## Brief
All lines in the data bearing the string "swatch" should be identified and copied.

## Task input
--

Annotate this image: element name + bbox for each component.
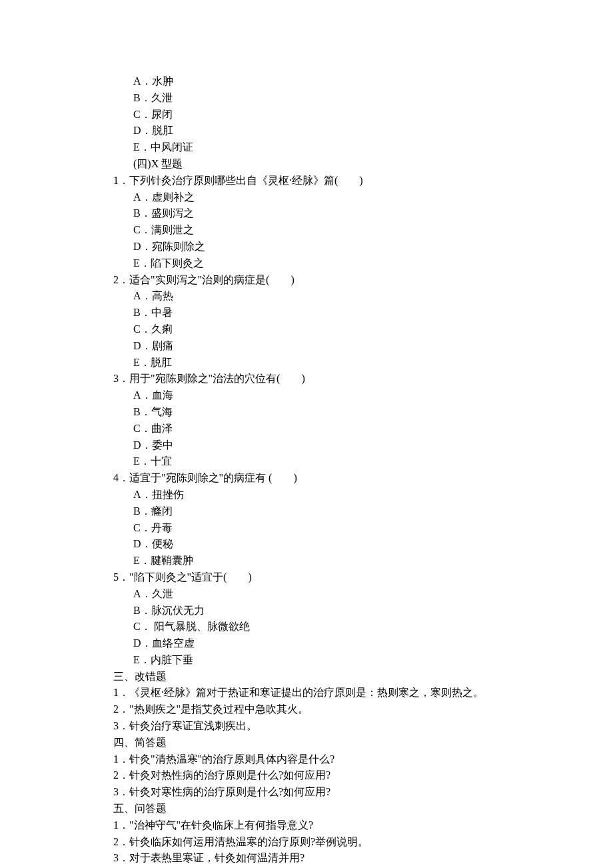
- correction-item: 2．"热则疾之"是指艾灸过程中急吹其火。: [100, 701, 513, 718]
- sub-section-heading: (四)X 型题: [100, 156, 513, 173]
- answer-option: D．宛陈则除之: [100, 239, 513, 255]
- short-answer-item: 3．针灸对寒性病的治疗原则是什么?如何应用?: [100, 784, 513, 801]
- answer-option: C． 阳气暴脱、脉微欲绝: [100, 619, 513, 635]
- answer-option: E．腱鞘囊肿: [100, 553, 513, 569]
- answer-option: D．剧痛: [100, 338, 513, 355]
- section-heading: 三、改错题: [100, 669, 513, 685]
- answer-option: A．高热: [100, 288, 513, 305]
- answer-option: B．癃闭: [100, 503, 513, 520]
- answer-option: D．便秘: [100, 536, 513, 553]
- question-stem: 4．适宜于"宛陈则除之"的病症有 ( ): [100, 470, 513, 487]
- correction-item: 3．针灸治疗寒证宜浅刺疾出。: [100, 718, 513, 735]
- answer-option: A．血海: [100, 387, 513, 404]
- section-heading: 五、问答题: [100, 801, 513, 817]
- essay-item: 3．对于表热里寒证，针灸如何温清并用?: [100, 850, 513, 867]
- answer-option: C．久痢: [100, 321, 513, 338]
- question-stem: 2．适合"实则泻之"治则的病症是( ): [100, 272, 513, 289]
- answer-option: B．盛则泻之: [100, 205, 513, 222]
- short-answer-item: 1．针灸"清热温寒"的治疗原则具体内容是什么?: [100, 751, 513, 768]
- question-stem: 3．用于"宛陈则除之"治法的穴位有( ): [100, 371, 513, 387]
- short-answer-item: 2．针灸对热性病的治疗原则是什么?如何应用?: [100, 767, 513, 784]
- answer-option: B．中暑: [100, 305, 513, 321]
- answer-option: B．脉沉伏无力: [100, 603, 513, 619]
- section-heading: 四、简答题: [100, 735, 513, 751]
- answer-option: C．满则泄之: [100, 222, 513, 239]
- answer-option: A．虚则补之: [100, 189, 513, 206]
- question-stem: 1．下列针灸治疗原则哪些出自《灵枢·经脉》篇( ): [100, 173, 513, 189]
- answer-option: A．久泄: [100, 586, 513, 603]
- answer-option: C．曲泽: [100, 421, 513, 437]
- answer-option: D．血络空虚: [100, 635, 513, 652]
- answer-option: E．内脏下垂: [100, 652, 513, 669]
- answer-option: A．扭挫伤: [100, 487, 513, 503]
- answer-option: B．气海: [100, 404, 513, 421]
- answer-option: D．委中: [100, 437, 513, 454]
- answer-option: E．中风闭证: [100, 139, 513, 156]
- answer-option: E．脱肛: [100, 355, 513, 371]
- answer-option: D．脱肛: [100, 123, 513, 139]
- document-page: A．水肿 B．久泄 C．尿闭 D．脱肛 E．中风闭证 (四)X 型题 1．下列针…: [0, 0, 613, 868]
- answer-option: A．水肿: [100, 73, 513, 90]
- answer-option: C．丹毒: [100, 520, 513, 537]
- answer-option: E．十宜: [100, 453, 513, 470]
- answer-option: C．尿闭: [100, 107, 513, 123]
- correction-item: 1．《灵枢·经脉》篇对于热证和寒证提出的治疗原则是：热则寒之，寒则热之。: [100, 685, 513, 701]
- essay-item: 2．针灸临床如何运用清热温寒的治疗原则?举例说明。: [100, 834, 513, 851]
- answer-option: E．陷下则灸之: [100, 255, 513, 272]
- essay-item: 1．"治神守气"在针灸临床上有何指导意义?: [100, 817, 513, 834]
- answer-option: B．久泄: [100, 90, 513, 107]
- question-stem: 5．"陷下则灸之"适宜于( ): [100, 569, 513, 586]
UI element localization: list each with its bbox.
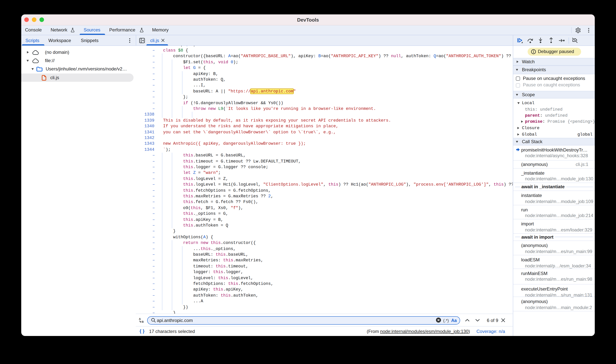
svg-text:B: B <box>141 320 144 323</box>
svg-text:A: A <box>139 317 141 320</box>
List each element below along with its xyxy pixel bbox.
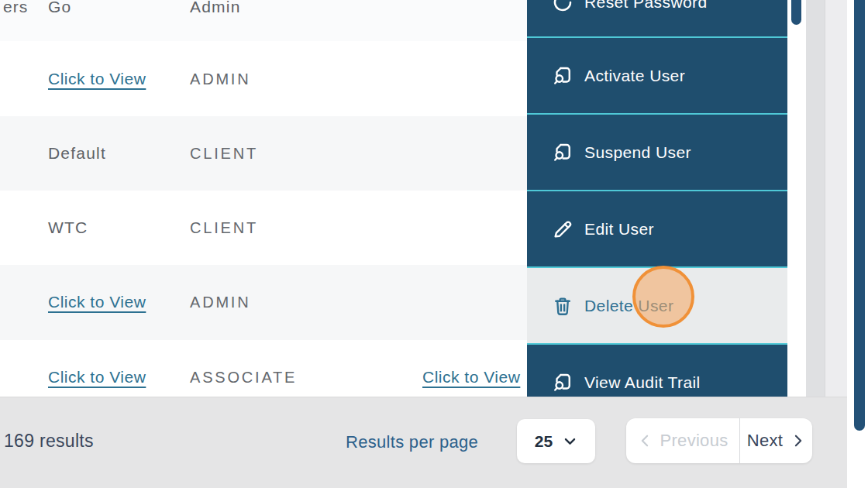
previous-button[interactable]: Previous	[626, 418, 740, 463]
click-to-view-link[interactable]: Click to View	[422, 368, 520, 387]
click-to-view-link[interactable]: Click to View	[48, 70, 146, 88]
results-count: 169 results	[4, 431, 94, 452]
previous-label: Previous	[660, 431, 728, 451]
file-search-icon	[550, 140, 575, 165]
file-search-icon	[550, 64, 575, 88]
name-cell: WTC	[48, 218, 88, 237]
role-cell: ASSOCIATE	[190, 369, 297, 387]
role-cell: CLIENT	[190, 145, 258, 163]
name-cell: Go	[48, 0, 71, 16]
page-size-value: 25	[535, 432, 553, 451]
page-gutter	[825, 0, 847, 397]
trash-icon	[550, 294, 575, 318]
click-indicator	[632, 266, 694, 328]
table-scroll-track	[806, 0, 825, 397]
next-label: Next	[747, 431, 783, 451]
pencil-icon	[550, 217, 575, 242]
menu-item-label: Edit User	[584, 220, 654, 239]
chevron-left-icon	[638, 433, 653, 448]
menu-scrollbar-track	[787, 0, 806, 397]
menu-item-label: View Audit Trail	[584, 373, 701, 392]
click-to-view-link[interactable]: Click to View	[48, 368, 146, 387]
menu-scrollbar-thumb[interactable]	[791, 0, 801, 25]
menu-item-label: Activate User	[584, 67, 685, 85]
role-cell: Admin	[190, 0, 241, 16]
results-per-page-label: Results per page	[346, 432, 478, 452]
menu-item-activate-user[interactable]: Activate User	[527, 36, 787, 113]
page-size-select[interactable]: 25	[517, 419, 595, 463]
name-cell: Default	[48, 144, 106, 163]
pager: Previous Next	[626, 418, 812, 463]
menu-item-label: Reset Password	[584, 0, 708, 12]
role-cell: CLIENT	[190, 219, 258, 237]
role-cell: ADMIN	[190, 70, 250, 88]
next-button[interactable]: Next	[740, 418, 812, 463]
page-scrollbar-track	[847, 0, 868, 488]
column-fragment: ers	[3, 0, 28, 16]
click-to-view-link[interactable]: Click to View	[48, 293, 146, 311]
menu-item-label: Suspend User	[584, 143, 691, 162]
menu-item-reset-password[interactable]: Reset Password	[527, 0, 787, 36]
reset-icon	[550, 0, 575, 15]
file-search-icon	[550, 370, 575, 395]
menu-item-suspend-user[interactable]: Suspend User	[527, 113, 787, 190]
role-cell: ADMIN	[190, 294, 250, 311]
menu-item-edit-user[interactable]: Edit User	[527, 190, 787, 266]
chevron-down-icon	[563, 434, 577, 448]
chevron-right-icon	[790, 433, 805, 448]
actions-menu: Reset Password Activate User	[527, 0, 787, 420]
page-scrollbar-thumb[interactable]	[854, 0, 865, 431]
user-management-screen: ers Go Admin Click to View ADMIN Default…	[0, 0, 868, 488]
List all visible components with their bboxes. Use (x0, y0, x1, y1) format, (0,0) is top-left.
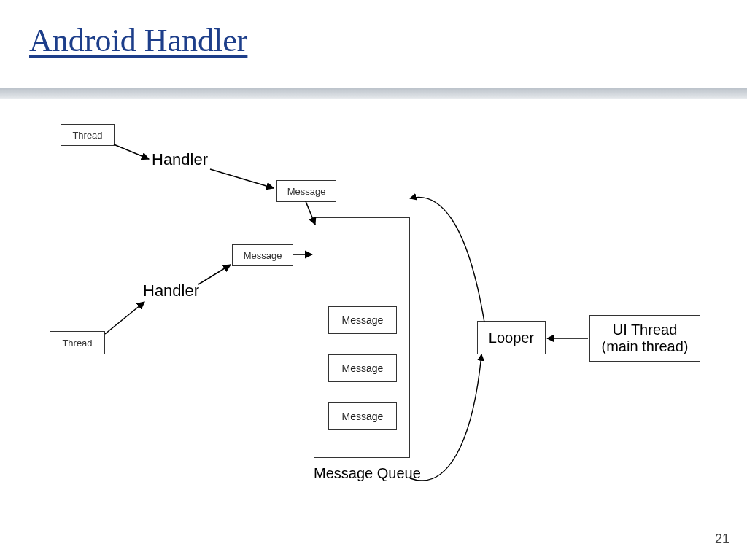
handler-label-2: Handler (143, 281, 199, 300)
ui-thread-line2: (main thread) (602, 338, 689, 355)
message-box-top: Message (276, 180, 336, 202)
message-queue-label: Message Queue (314, 465, 421, 482)
page-number: 21 (715, 532, 729, 547)
thread-box-1: Thread (61, 124, 115, 146)
arrow-thread2-handler2 (105, 302, 144, 334)
slide: Android Handler Thread Handler Message M… (0, 0, 747, 560)
message-q3: Message (328, 402, 397, 430)
message-q1: Message (328, 306, 397, 334)
arrow-thread1-handler1 (114, 144, 149, 159)
arrow-looper-top-arc (410, 197, 484, 322)
arrow-handler2-message (198, 265, 231, 284)
title-divider (0, 88, 747, 99)
message-q2: Message (328, 354, 397, 382)
ui-thread-line1: UI Thread (613, 322, 678, 338)
ui-thread-box: UI Thread (main thread) (589, 315, 700, 362)
arrow-looper-bottom-arc (410, 354, 481, 481)
message-box-left: Message (232, 244, 293, 266)
arrow-handler1-message (210, 169, 274, 188)
looper-box: Looper (477, 321, 546, 354)
thread-box-2: Thread (50, 331, 105, 354)
slide-title: Android Handler (29, 22, 247, 59)
handler-label-1: Handler (152, 150, 208, 169)
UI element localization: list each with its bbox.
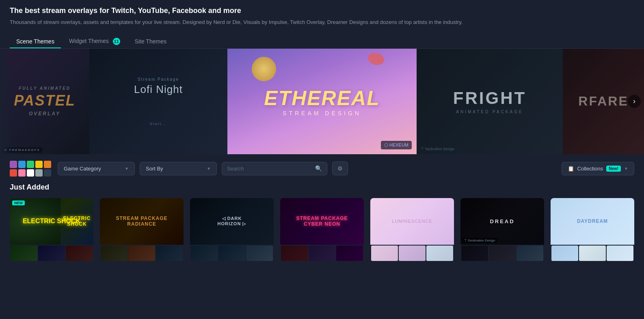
game-category-dropdown[interactable]: Game Category ▼: [58, 162, 135, 175]
electric-shock-label: ELECTRIC SHOCK: [61, 214, 93, 228]
thumb-21: [607, 246, 633, 261]
theme-card-electric-shock[interactable]: ELECTRIC SHOCK NEW: [10, 198, 93, 262]
electric-thumbs: [10, 245, 93, 261]
carousel-left-fade: [0, 49, 12, 154]
swatch-green[interactable]: [27, 161, 34, 168]
luminescence-thumbs: [370, 245, 454, 261]
just-added-title: Just Added: [10, 183, 634, 192]
search-button[interactable]: 🔍: [312, 163, 325, 174]
game-category-label: Game Category: [64, 166, 101, 172]
thumb-2: [38, 246, 65, 261]
widget-themes-badge: 11: [113, 38, 120, 45]
thumb-8: [218, 246, 245, 261]
dread-thumbs: [460, 245, 544, 261]
collections-new-badge: New!: [606, 166, 621, 172]
carousel-inner: FULLY ANIMATED PASTEL OVERLAY ⊞ PremadeG…: [0, 49, 644, 154]
theme-grid: ELECTRIC SHOCK NEW STREAM PACKAGERADIANC…: [10, 198, 634, 262]
collections-button[interactable]: 📋 Collections New! ▼: [562, 162, 634, 175]
page-subtitle: Thousands of stream overlays, assets and…: [10, 18, 634, 26]
thumb-7: [191, 246, 218, 261]
thumb-19: [551, 246, 578, 261]
carousel-item-pastel[interactable]: FULLY ANIMATED PASTEL OVERLAY ⊞ PremadeG…: [0, 49, 89, 154]
dark-horizon-label: ◁ DARKHORIZON ▷: [216, 214, 248, 228]
luminescence-label: Luminescence: [390, 217, 434, 225]
daydream-thumbs: [551, 245, 634, 261]
theme-card-dark-horizon[interactable]: ◁ DARKHORIZON ▷: [190, 198, 274, 262]
radiance-label: STREAM PACKAGERADIANCE: [114, 214, 169, 228]
swatch-red[interactable]: [10, 169, 17, 177]
thumb-18: [516, 246, 543, 261]
thumb-9: [246, 246, 273, 261]
sort-by-label: Sort By: [146, 166, 163, 172]
swatch-pink[interactable]: [18, 169, 26, 177]
theme-card-main-dread: DREAD ⊤ Destination Design: [460, 198, 544, 245]
thumb-6: [156, 246, 183, 261]
theme-card-main-cyberneon: STREAM PACKAGECYBER NEON: [280, 198, 364, 245]
carousel-item-fright[interactable]: FRIGHT ANIMATED PACKAGE ⊤ TacticalIon De…: [417, 49, 563, 154]
theme-card-main-electric: ELECTRIC SHOCK NEW: [10, 198, 93, 245]
thumb-14: [399, 246, 426, 261]
theme-card-main-luminescence: Luminescence: [370, 198, 454, 245]
thumb-3: [66, 246, 93, 261]
darkhorizon-thumbs: [190, 245, 274, 261]
search-box: 🔍: [222, 162, 327, 175]
tab-widget-themes[interactable]: Widget Themes 11: [63, 34, 127, 48]
thumb-4: [101, 246, 128, 261]
theme-card-main-daydream: DayDream: [551, 198, 634, 245]
ethereal-deco-moon: [252, 57, 276, 81]
thumb-15: [426, 246, 453, 261]
ethereal-title-block: ETHEREAL STREAM DESIGN: [264, 86, 380, 116]
collections-icon: 📋: [568, 166, 574, 172]
tab-site-themes[interactable]: Site Themes: [128, 35, 173, 48]
theme-card-dread[interactable]: DREAD ⊤ Destination Design: [460, 198, 544, 262]
thumb-16: [461, 246, 488, 261]
cyberneon-thumbs: [280, 245, 364, 261]
theme-card-main-radiance: STREAM PACKAGERADIANCE: [100, 198, 184, 245]
swatch-purple[interactable]: [10, 161, 17, 168]
thumb-5: [128, 246, 155, 261]
cyber-neon-label: STREAM PACKAGECYBER NEON: [294, 214, 349, 228]
just-added-section: Just Added ELECTRIC SHOCK NEW STREAM PA: [0, 183, 644, 268]
theme-card-main-darkhorizon: ◁ DARKHORIZON ▷: [190, 198, 274, 245]
dread-pkg-badge: ⊤ Destination Design: [462, 238, 497, 243]
thumb-10: [281, 246, 308, 261]
swatch-blue[interactable]: [18, 161, 26, 168]
carousel-next-button[interactable]: ›: [628, 95, 641, 108]
filter-bar: Game Category ▼ Sort By ▼ 🔍 ⚙ 📋 Collecti…: [0, 154, 644, 183]
thumb-20: [579, 246, 606, 261]
theme-card-luminescence[interactable]: Luminescence: [370, 198, 454, 262]
carousel-item-lofi[interactable]: Stream Package Lofi Night Start...: [89, 49, 227, 154]
ethereal-deco-rocket: [368, 53, 384, 65]
page-title: The best stream overlays for Twitch, You…: [10, 6, 634, 15]
thumb-17: [489, 246, 516, 261]
game-category-chevron: ▼: [125, 166, 129, 171]
thumb-1: [11, 246, 37, 261]
sort-by-chevron: ▼: [207, 166, 211, 171]
theme-card-radiance[interactable]: STREAM PACKAGERADIANCE: [100, 198, 184, 262]
swatch-gray[interactable]: [35, 169, 43, 177]
tab-scene-themes[interactable]: Scene Themes: [10, 35, 61, 48]
theme-card-cyber-neon[interactable]: STREAM PACKAGECYBER NEON: [280, 198, 364, 262]
search-input[interactable]: [227, 162, 312, 175]
swatch-white[interactable]: [27, 169, 34, 177]
swatch-yellow[interactable]: [35, 161, 43, 168]
collections-chevron-icon: ▼: [624, 166, 628, 171]
daydream-label: DayDream: [575, 217, 609, 226]
radiance-thumbs: [100, 245, 184, 261]
thumb-11: [309, 246, 335, 261]
tacticalion-badge: ⊤ TacticalIon Design: [421, 147, 454, 151]
featured-carousel: FULLY ANIMATED PASTEL OVERLAY ⊞ PremadeG…: [0, 49, 644, 154]
carousel-item-ethereal[interactable]: ETHEREAL STREAM DESIGN ⬡ HEXEUM: [227, 49, 417, 154]
page-header: The best stream overlays for Twitch, You…: [0, 0, 644, 30]
theme-card-daydream[interactable]: DayDream: [551, 198, 634, 262]
electric-new-badge: NEW: [12, 200, 25, 205]
thumb-12: [336, 246, 363, 261]
hexeum-brand-badge: ⬡ HEXEUM: [381, 141, 412, 149]
sort-by-dropdown[interactable]: Sort By ▼: [140, 162, 217, 175]
swatch-orange[interactable]: [44, 161, 51, 168]
advanced-filter-button[interactable]: ⚙: [332, 162, 348, 175]
swatch-dark[interactable]: [44, 169, 51, 177]
collections-label: Collections: [577, 166, 603, 172]
color-swatch-group: [10, 161, 51, 177]
dread-label: DREAD: [488, 217, 516, 226]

--

## Task answer
swatch-green[interactable]: [27, 161, 34, 168]
swatch-red[interactable]: [10, 169, 17, 177]
swatch-pink[interactable]: [18, 169, 26, 177]
swatch-purple[interactable]: [10, 161, 17, 168]
swatch-blue[interactable]: [18, 161, 26, 168]
swatch-gray[interactable]: [35, 169, 43, 177]
swatch-white[interactable]: [27, 169, 34, 177]
swatch-yellow[interactable]: [35, 161, 43, 168]
swatch-orange[interactable]: [44, 161, 51, 168]
swatch-dark[interactable]: [44, 169, 51, 177]
color-swatch-group: [10, 161, 51, 177]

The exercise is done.